▶ [DATASET]:
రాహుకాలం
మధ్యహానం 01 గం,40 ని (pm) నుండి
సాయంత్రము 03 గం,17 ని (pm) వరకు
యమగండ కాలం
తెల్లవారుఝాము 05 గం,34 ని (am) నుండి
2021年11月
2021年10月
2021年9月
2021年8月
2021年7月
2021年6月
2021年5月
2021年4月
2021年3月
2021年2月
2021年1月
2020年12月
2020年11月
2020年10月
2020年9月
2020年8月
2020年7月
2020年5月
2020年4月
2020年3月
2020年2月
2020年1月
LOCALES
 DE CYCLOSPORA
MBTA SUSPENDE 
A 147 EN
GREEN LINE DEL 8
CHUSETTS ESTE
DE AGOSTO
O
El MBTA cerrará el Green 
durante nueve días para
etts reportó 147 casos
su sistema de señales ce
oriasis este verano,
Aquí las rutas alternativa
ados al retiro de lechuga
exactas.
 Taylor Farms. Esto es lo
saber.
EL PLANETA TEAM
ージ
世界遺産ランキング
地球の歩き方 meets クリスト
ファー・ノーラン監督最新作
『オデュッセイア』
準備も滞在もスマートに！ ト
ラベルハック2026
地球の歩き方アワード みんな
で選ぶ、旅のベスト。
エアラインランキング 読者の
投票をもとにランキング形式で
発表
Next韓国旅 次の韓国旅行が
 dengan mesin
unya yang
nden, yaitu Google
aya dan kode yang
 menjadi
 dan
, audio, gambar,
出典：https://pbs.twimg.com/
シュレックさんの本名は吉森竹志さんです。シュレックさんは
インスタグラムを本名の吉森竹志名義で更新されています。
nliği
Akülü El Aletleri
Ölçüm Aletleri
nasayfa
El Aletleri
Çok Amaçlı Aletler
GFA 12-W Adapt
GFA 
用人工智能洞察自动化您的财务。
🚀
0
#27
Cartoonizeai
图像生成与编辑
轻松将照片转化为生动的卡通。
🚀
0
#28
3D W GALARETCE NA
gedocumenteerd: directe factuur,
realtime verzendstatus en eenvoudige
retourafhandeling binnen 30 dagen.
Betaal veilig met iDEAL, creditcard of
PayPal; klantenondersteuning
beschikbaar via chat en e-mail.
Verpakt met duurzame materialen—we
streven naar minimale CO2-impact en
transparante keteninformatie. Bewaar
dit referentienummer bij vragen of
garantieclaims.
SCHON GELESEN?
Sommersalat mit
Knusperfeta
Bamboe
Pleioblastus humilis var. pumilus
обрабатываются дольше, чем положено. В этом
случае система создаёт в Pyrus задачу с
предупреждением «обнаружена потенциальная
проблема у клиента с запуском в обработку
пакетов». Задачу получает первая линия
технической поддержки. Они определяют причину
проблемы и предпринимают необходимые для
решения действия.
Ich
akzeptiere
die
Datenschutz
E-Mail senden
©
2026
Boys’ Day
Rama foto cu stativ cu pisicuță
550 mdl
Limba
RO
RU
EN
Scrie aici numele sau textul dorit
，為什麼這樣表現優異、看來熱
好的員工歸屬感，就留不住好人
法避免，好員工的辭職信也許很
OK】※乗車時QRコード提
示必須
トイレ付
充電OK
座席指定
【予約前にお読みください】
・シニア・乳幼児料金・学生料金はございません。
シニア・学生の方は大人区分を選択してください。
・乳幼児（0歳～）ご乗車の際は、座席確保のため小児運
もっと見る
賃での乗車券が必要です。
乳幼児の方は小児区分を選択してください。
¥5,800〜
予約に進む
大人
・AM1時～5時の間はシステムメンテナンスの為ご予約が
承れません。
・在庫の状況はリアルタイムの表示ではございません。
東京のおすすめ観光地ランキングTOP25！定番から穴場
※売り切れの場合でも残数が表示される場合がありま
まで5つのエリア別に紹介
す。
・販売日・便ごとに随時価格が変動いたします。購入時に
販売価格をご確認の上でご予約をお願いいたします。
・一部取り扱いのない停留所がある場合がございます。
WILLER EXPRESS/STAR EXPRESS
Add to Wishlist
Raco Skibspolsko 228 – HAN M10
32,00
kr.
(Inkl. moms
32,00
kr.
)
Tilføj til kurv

▶ [WORK REQUEST]:
Output all of the data in full, exactly as given.

▶ [EXERCISE ANSWER]:
రాహుకాలం
మధ్యహానం 01 గం,40 ని (pm) నుండి
సాయంత్రము 03 గం,17 ని (pm) వరకు
యమగండ కాలం
తెల్లవారుఝాము 05 గం,34 ని (am) నుండి
2021年11月
2021年10月
2021年9月
2021年8月
2021年7月
2021年6月
2021年5月
2021年4月
2021年3月
2021年2月
2021年1月
2020年12月
2020年11月
2020年10月
2020年9月
2020年8月
2020年7月
2020年5月
2020年4月
2020年3月
2020年2月
2020年1月
LOCALES
 DE CYCLOSPORA
MBTA SUSPENDE 
A 147 EN
GREEN LINE DEL 8
CHUSETTS ESTE
DE AGOSTO
O
El MBTA cerrará el Green 
durante nueve días para
etts reportó 147 casos
su sistema de señales ce
oriasis este verano,
Aquí las rutas alternativa
ados al retiro de lechuga
exactas.
 Taylor Farms. Esto es lo
saber.
EL PLANETA TEAM
ージ
世界遺産ランキング
地球の歩き方 meets クリスト
ファー・ノーラン監督最新作
『オデュッセイア』
準備も滞在もスマートに！ ト
ラベルハック2026
地球の歩き方アワード みんな
で選ぶ、旅のベスト。
エアラインランキング 読者の
投票をもとにランキング形式で
発表
Next韓国旅 次の韓国旅行が
 dengan mesin
unya yang
nden, yaitu Google
aya dan kode yang
 menjadi
 dan
, audio, gambar,
出典：https://pbs.twimg.com/
シュレックさんの本名は吉森竹志さんです。シュレックさんは
インスタグラムを本名の吉森竹志名義で更新されています。
nliği
Akülü El Aletleri
Ölçüm Aletleri
nasayfa
El Aletleri
Çok Amaçlı Aletler
GFA 12-W Adapt
GFA 
用人工智能洞察自动化您的财务。
🚀
0
#27
Cartoonizeai
图像生成与编辑
轻松将照片转化为生动的卡通。
🚀
0
#28
3D W GALARETCE NA
gedocumenteerd: directe factuur,
realtime verzendstatus en eenvoudige
retourafhandeling binnen 30 dagen.
Betaal veilig met iDEAL, creditcard of
PayPal; klantenondersteuning
beschikbaar via chat en e-mail.
Verpakt met duurzame materialen—we
streven naar minimale CO2-impact en
transparante keteninformatie. Bewaar
dit referentienummer bij vragen of
garantieclaims.
SCHON GELESEN?
Sommersalat mit
Knusperfeta
Bamboe
Pleioblastus humilis var. pumilus
обрабатываются дольше, чем положено. В этом
случае система создаёт в Pyrus задачу с
предупреждением «обнаружена потенциальная
проблема у клиента с запуском в обработку
пакетов». Задачу получает первая линия
технической поддержки. Они определяют причину
проблемы и предпринимают необходимые для
решения действия.
Ich
akzeptiere
die
Datenschutz
E-Mail senden
©
2026
Boys’ Day
Rama foto cu stativ cu pisicuță
550 mdl
Limba
RO
RU
EN
Scrie aici numele sau textul dorit
，為什麼這樣表現優異、看來熱
好的員工歸屬感，就留不住好人
法避免，好員工的辭職信也許很
OK】※乗車時QRコード提
示必須
トイレ付
充電OK
座席指定
【予約前にお読みください】
・シニア・乳幼児料金・学生料金はございません。
シニア・学生の方は大人区分を選択してください。
・乳幼児（0歳～）ご乗車の際は、座席確保のため小児運
もっと見る
賃での乗車券が必要です。
乳幼児の方は小児区分を選択してください。
¥5,800〜
予約に進む
大人
・AM1時～5時の間はシステムメンテナンスの為ご予約が
承れません。
・在庫の状況はリアルタイムの表示ではございません。
東京のおすすめ観光地ランキングTOP25！定番から穴場
※売り切れの場合でも残数が表示される場合がありま
まで5つのエリア別に紹介
す。
・販売日・便ごとに随時価格が変動いたします。購入時に
販売価格をご確認の上でご予約をお願いいたします。
・一部取り扱いのない停留所がある場合がございます。
WILLER EXPRESS/STAR EXPRESS
Add to Wishlist
Raco Skibspolsko 228 – HAN M10
32,00
kr.
(Inkl. moms
32,00
kr.
)
Tilføj til kurv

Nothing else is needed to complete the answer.